At the same time, Greutert is highly flattered that Saw VI is receiving more attention because of the murder, and agrees that if nothing else the mass genugtuung that occurred after the UnitedHealth shooting is a testament to the film’s enduring power. Indeed, Greutert was reminded of this fact as soon as he learned about the shooting on the day it happened.
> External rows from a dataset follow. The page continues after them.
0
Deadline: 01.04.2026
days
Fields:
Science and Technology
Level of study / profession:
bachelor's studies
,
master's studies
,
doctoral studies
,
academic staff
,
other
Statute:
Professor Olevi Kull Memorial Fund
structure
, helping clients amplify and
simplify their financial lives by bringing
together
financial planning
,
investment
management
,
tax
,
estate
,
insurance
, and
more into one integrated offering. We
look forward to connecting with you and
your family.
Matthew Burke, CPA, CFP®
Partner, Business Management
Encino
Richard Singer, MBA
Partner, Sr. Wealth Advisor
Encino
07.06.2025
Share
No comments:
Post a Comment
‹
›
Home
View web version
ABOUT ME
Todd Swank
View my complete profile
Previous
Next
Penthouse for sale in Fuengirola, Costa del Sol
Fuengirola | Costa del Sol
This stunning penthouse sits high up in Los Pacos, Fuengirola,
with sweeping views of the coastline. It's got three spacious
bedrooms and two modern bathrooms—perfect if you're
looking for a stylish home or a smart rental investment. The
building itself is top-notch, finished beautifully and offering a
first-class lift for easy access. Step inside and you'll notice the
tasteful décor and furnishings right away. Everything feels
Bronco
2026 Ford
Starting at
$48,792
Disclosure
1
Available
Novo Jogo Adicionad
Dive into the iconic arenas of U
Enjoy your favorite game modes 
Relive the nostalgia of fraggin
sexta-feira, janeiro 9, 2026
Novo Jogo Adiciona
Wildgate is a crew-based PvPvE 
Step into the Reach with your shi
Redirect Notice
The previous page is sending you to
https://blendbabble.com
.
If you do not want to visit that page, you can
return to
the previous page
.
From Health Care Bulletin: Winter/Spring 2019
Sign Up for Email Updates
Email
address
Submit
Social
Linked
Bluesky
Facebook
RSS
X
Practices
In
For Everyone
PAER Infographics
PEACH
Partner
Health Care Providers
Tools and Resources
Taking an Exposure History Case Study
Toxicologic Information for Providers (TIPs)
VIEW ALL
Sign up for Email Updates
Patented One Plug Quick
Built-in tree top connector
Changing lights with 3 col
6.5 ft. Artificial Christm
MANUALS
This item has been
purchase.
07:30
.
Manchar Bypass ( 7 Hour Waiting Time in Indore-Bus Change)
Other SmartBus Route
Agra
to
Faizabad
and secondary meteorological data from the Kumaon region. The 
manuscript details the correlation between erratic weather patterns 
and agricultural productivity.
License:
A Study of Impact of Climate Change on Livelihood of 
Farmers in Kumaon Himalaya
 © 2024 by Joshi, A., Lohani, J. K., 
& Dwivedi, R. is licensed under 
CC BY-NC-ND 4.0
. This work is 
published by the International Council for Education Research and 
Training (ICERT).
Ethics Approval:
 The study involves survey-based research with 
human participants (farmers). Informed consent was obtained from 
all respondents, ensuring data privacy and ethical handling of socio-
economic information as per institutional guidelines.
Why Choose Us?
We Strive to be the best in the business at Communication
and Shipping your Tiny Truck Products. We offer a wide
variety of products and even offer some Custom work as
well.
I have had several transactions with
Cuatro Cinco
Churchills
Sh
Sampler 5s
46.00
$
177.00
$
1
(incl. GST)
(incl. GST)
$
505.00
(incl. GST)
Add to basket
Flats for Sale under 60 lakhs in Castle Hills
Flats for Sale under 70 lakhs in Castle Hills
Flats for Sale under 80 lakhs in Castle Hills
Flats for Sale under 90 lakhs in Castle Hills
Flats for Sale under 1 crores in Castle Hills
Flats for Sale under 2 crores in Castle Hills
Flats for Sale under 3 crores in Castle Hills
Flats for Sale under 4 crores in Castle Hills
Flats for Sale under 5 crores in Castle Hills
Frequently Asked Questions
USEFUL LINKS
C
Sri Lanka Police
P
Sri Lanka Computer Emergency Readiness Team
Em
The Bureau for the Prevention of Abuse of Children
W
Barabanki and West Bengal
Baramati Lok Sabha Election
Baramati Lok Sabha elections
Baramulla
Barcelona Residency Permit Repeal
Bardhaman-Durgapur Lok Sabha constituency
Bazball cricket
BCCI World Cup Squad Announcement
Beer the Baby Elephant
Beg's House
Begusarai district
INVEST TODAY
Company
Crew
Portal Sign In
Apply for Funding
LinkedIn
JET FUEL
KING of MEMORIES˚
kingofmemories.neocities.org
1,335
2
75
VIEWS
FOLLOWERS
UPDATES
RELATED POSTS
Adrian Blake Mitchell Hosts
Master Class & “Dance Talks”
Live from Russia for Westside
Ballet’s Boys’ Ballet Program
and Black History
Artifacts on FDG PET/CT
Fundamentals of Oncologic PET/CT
“I was just reading ‘The Washington Post’ on my exercise bike when I heard about Brian Thompson’s killing, and I instantly thought of Saw VI,” Greutert recalled. He thought about the research he had done on the injustices committed by health insurance executives against their customers, such as creating algorithms to decide who lives and who dies. The cruel irony did not escape him as his phone began blowing up with texts from friends who had the same instant reaction to the shooting as himself.
I know this because I was one of those friends. While this isn’t what I wrote to Greutert, a different text best sums up the general reaction:
“People started texting me saying, ‘Oh my God, your movie just came true,’” Greutert said.